A prototype from Project Amber of the EEG headset.

Alphabet

Alphabet’s experimental team, X, has been quietly working on an experimental project to track symptoms of depression.

A blog post published on Monday details how a team of neuroscientists, hardware and software engineers, and product experts have been working on a series of prototypes for three years with the name “Amber Project”

;. The aim is to provide a more objective way of monitoring symptoms of depression.

Nearly half of the 60 million people living with mental health conditions in the United States do not have any form of treatment due to high costs and insufficient medical providers, and technology companies see muscle mass. Assembly to help. Joint venture-backed companies including Mindstrong and Ginger have raised millions of dollars in finance to use a variety of methods, including tracking how users interact with smartphone keyboards, to provides the opportunity to observe their mental health.

Obi Felten, the head of Laboratory X, wrote that Alphabet is based on a technology called EEG, or EEG, that measures patterns of electrical activity in the brain. The company developed new brain monitoring hardware, like a multicolored swimming cap, as well as tools for data analysis.

The company plans to make this technology available to the broader mental health community by publishing the code behind its hardware and software designs.

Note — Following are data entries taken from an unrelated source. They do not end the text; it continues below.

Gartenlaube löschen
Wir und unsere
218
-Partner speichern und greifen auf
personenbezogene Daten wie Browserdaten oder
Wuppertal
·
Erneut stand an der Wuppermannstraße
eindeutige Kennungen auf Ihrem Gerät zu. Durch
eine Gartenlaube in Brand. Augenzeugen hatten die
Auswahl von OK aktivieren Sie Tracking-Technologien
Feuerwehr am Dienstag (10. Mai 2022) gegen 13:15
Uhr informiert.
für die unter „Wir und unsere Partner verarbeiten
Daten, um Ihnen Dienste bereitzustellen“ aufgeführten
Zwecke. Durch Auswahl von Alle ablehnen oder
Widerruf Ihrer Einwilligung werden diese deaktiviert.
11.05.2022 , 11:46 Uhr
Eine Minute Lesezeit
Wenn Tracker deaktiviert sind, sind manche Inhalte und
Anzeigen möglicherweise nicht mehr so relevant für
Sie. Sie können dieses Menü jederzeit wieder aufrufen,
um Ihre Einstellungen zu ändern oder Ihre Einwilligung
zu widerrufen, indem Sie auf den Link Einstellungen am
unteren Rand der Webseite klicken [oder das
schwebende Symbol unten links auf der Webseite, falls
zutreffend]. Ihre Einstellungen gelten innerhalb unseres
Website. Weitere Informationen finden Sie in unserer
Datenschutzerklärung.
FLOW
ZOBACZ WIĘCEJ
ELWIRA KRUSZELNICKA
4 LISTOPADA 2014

Using EEG to monitor brain activity is not a new idea. Many research labs around the world have taken advantage of this technology. But Felten wrote that Alphabet thinks it can make data easier to gather and interpret.

The Amber project initially focused on a test to diagnose depression and anxiety but left it after hearing that clinicians don’t really need such a tool. Instead, the team is focusing on using technology to “follow-up”, that is, grasp how patients travel between visits and even predict a future episode of depression.

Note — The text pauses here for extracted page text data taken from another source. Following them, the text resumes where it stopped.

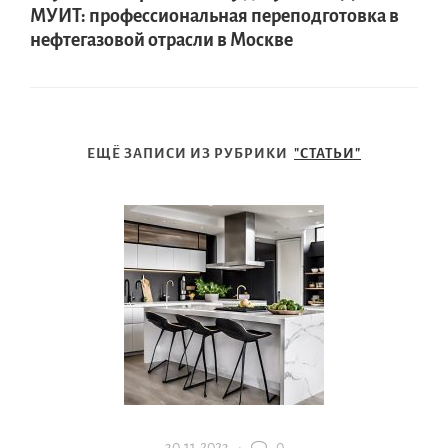
МУИТ: профессиональная переподготовка в
нефтегазовой отрасли в Москве
ЕЩЁ ЗАПИСИ ИЗ РУБРИКИ
"СТАТЬИ"
30.11.2023 ·
0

However, that may not address the root of the problem, suggests Ginger CEO Russell Glass. Ginger started out building tools for diagnosing mental health conditions but has since revolved around providing users with affordable, online access to therapists and coaches. mental health staff.

“Measuring mental health to some extent is very important and we should use data,” Glass said over the phone. “But the problem is not about measuring and more about access to care.”

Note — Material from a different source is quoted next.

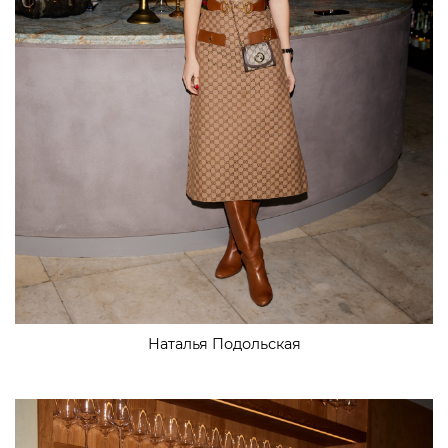
Наталья Подольская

Glass says that even though there are better tools on the market to diagnose and monitor mental health conditions, that doesn’t necessarily mean that patients will get the treatment they need. In the US and many other countries, the shortage of mental health professionals is an ever-escalating crisis.

For the time being, this device is purely experimental and has not been approved for clinical use by the US Food and Drug Administration.

Alphabet said it will soon release a report with more research results.